Quand Simon se fut retrouvé dans la rue, et que l’air frais qui lui fouettait le visage l’eut rendu à la réalité, il se dit qu’il était, sans doute, momentanément tiré d’affaire, mais que ce second meurtre allait un peu compliquer sa situation et rendre une prompte fuite absolument indispensable.

En attendant, ce fâcheux incident, songea-t-il, l’avait mis en retard, et Félix devait commencer à trouver le temps long, dans sa solitude d’Hochelaga.

Il avisa le premier char qui vint à passer, sauta dedans, afin d’arriver plus tôt, et descendit un peu avant le lieu fixé pour le rendez-vous, quand il aperçut, autour, de la maison, une foule considérable qui causait avec animation, puis ça et là quelques agents de police.
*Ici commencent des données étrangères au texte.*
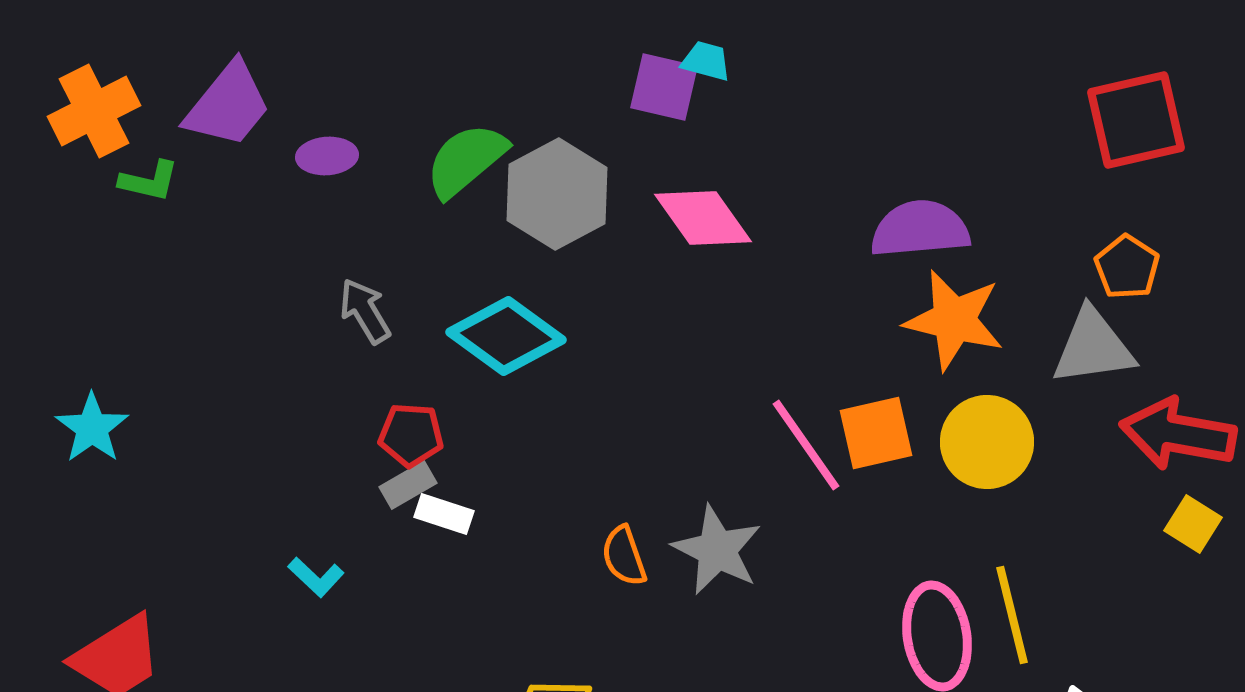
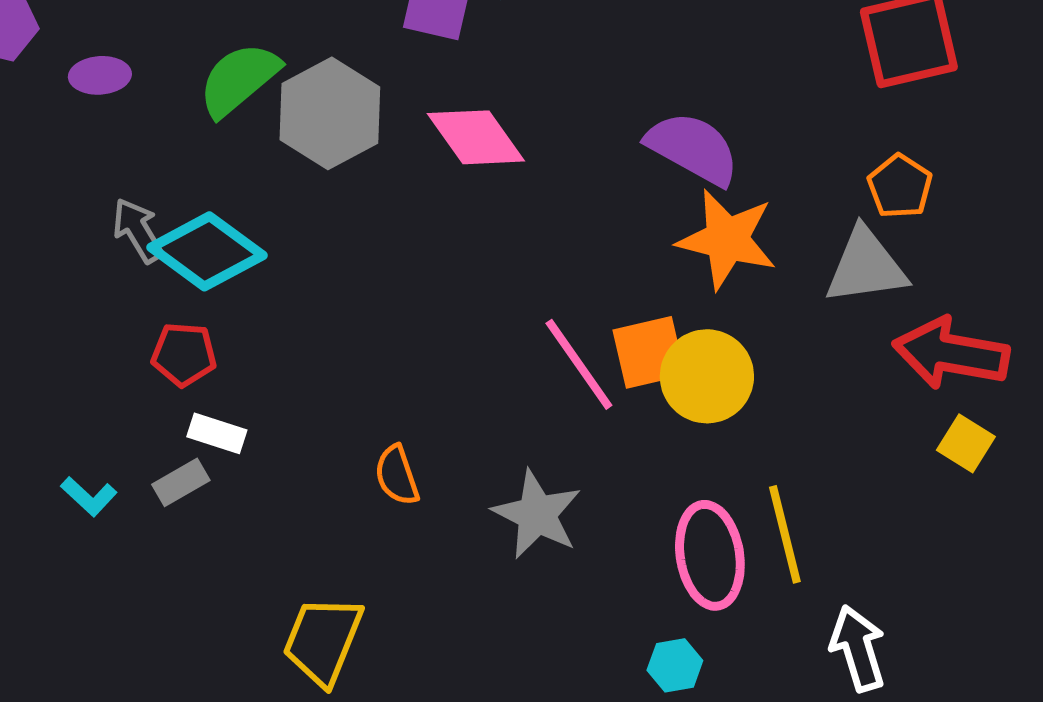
purple semicircle: (920, 229) -> (693, 148), turned 34
cyan diamond: (506, 336) -> (207, 251), moved
yellow circle: (987, 442) -> (707, 376), moved
gray rectangle: (408, 485) -> (181, 482), moved
gray star: (717, 550) -> (537, 514), moved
— Je suis fixé, se dit-il, cet imbécile se sera trouvé dans le même cas que moi ; mais, moins adroit, il se sera fait pincer. Aussi, quel manie de ne jamais vouloir tuer les gens ; c’est si commode !

En tout cas, se dit-il, me voilà dans de jolis draps. Je ne puis pas entrer ici ; mon logement de la rue Notre-Dame m’est également fermé ; j’ai envie d’aller faire un tour à Longueuil. Il faut savoir ce qui est arrivé à Cynthia : et si elle est encore libre, nous aviserons sur la conduite à tenir.

Son parti étant pris, il se dirigea du côté du bateau, attendit quelques minutes et s’embarqua.

Mais, décidément, Simon ne devait pas échapper à la justice. Un des agents de police que Ben avait laissés pour garder Félix, et à qui il avait fait le portrait de Simon, surveillait depuis le départ du jeune homme, les abords de la petite maison.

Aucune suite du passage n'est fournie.